Boateng und Hummels standen zum ersten Mal in der Rückrunde gemeinsam in einem Pflichtspiel in der Innenverteidigung auf dem Platz. Zwar bereiteten die harmlosen Wolfsburger dem Duo nicht viel Arbeit, aber es strahlte große Souveränität aus und überzeugte mit Präsenz auch im Spiel nach vorne. Müller belebte wie schon zuletzt in Mönchengladbach die Offensive der Münchner, bereitete das erste Tor durch Serge Gnabry vor und erhöhte mit dem Treffer zum zwischenzeitlichen 4:0 seine Quote auf nunmehr 110 Bundesliga-Toren. Er liegt in der ewigen Bestenliste nun gleichauf mit Jürgen Klinsmann und Andreas Möller.
"Die Art und Weise, wie sie es heute umgesetzt haben in positive Energie, das spricht für sie als Spieler, als Mensch und Charaktere. Kompliment", sagte Trainer Niko Kovac. Dass er gleich alle drei in der Startelf aufbot, hatte sicher auch ein bisschen mit Löws Entscheidung zu tun, aber es passte wohl bestens in seine taktischen Überlegungen im Hinblick auf das Champions-League-Achtelfinale gegen den FC Liverpool Mitte der Woche.

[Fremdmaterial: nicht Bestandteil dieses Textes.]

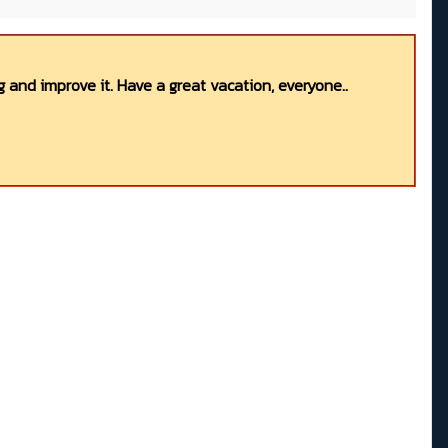
 and improve it. Have a great vacation, everyone..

Teamkollegen zeigen sich loyal
München: Neuer - Kimmich, Jerome Boateng, Hummels, Rafinha - Thiago, Martinez (54. Goretzka) - Thomas Müller, James (74. Sanches), Gnabry (55. Ribery) - Lewandowski; Trainer: Kovac.
Wolfsburg: Casteels - William, Knoche, Brooks, Roussillon - Guilavogui - Gerhardt (83. Malli), Arnold (68. Rexhbecaj) - Mehmedi (58. Steffen), Weghorst, Brekalo; Trainer: Labbadia.
Schiedsrichter: Stegemann
Tore: 1:0 Gnabry (34.), 2:0 Lewandowski (37.), 3:0 James (52.), 4:0 Müller (76.), 5:0 Kimmich (82.), 6:0 Lewandowski (85.).

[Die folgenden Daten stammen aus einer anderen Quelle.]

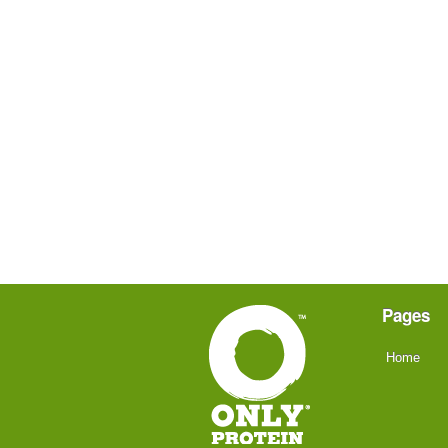
Pages
Home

Zuschauer: 75.000 (ausverkauft)
Die Münchner sind gerade dabei, die Machtverhältnisse im deutschen Fußball wieder zurechtzurücken. Zum ersten Mal seit dem fünften Spieltag liegt nicht Borussia Dortmund an der Spitze, sondern wie in den vergangenen sechs Jahren fast durchgehend der Rekordmeister. Und auch in Europa sind sie noch anders als in der Vorrunde, nicht mehr als Auslaufmodell zu betrachten, sondern begegnen den letztjährigen Finalisten aus Liverpool auf Augenhöhe - und das vor allem dank der Routiniers, die genau zum richtigen Zeitpunkt in Bestform zu kommen scheinen.

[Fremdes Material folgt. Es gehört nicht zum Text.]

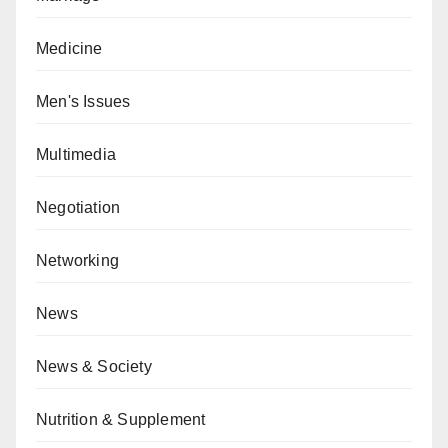
Medicine
Men's Issues
Multimedia
Negotiation
Networking
News
News & Society
Nutrition & Supplement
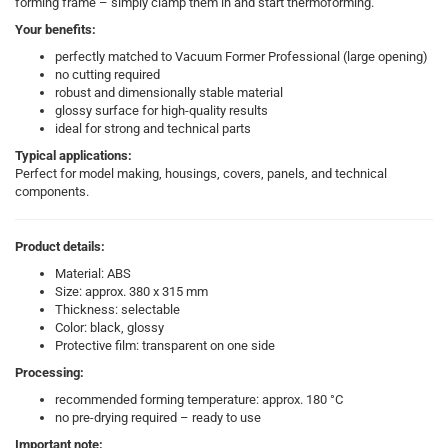
forming frame – simply clamp them in and start thermoforming.
Your benefits:
perfectly matched to Vacuum Former Professional (large opening)
no cutting required
robust and dimensionally stable material
glossy surface for high-quality results
ideal for strong and technical parts
Typical applications:
Perfect for model making, housings, covers, panels, and technical
components.
Product details:
Material: ABS
Size: approx. 380 x 315 mm
Thickness: selectable
Color: black, glossy
Protective film: transparent on one side
Processing:
recommended forming temperature: approx. 180 °C
no pre-drying required – ready to use
Important note:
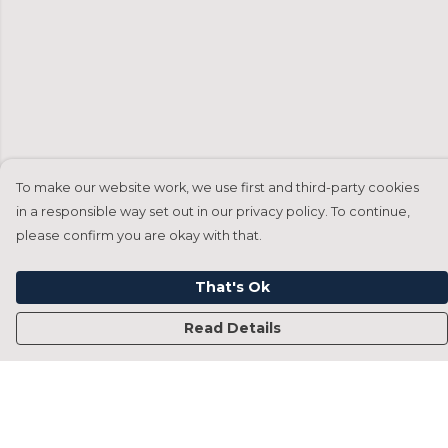
To make our website work, we use first and third-party cookies
in a responsible way set out in our privacy policy. To continue,
please confirm you are okay with that.
That's Ok
Read Details
Menu
Home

Aber dennoch drehte sich nach der sehr einseitigen Partie gegen Wolfsburg vieles um die Ereignisse vom vergangenen Dienstag, als Löw zum Abschluss der Karnevalszeit extra nach München gereist war, um dem Trio den Kehraus mitzuteilen. Was die drei von ihrer Ausbootung und vor allem vom Stil des Bundestrainers halten, haben sie bereits in den Tagen danach in den sozialen Medien verkündet. Am Samstag schwiegen sie dazu - und ließen lieber andere reden.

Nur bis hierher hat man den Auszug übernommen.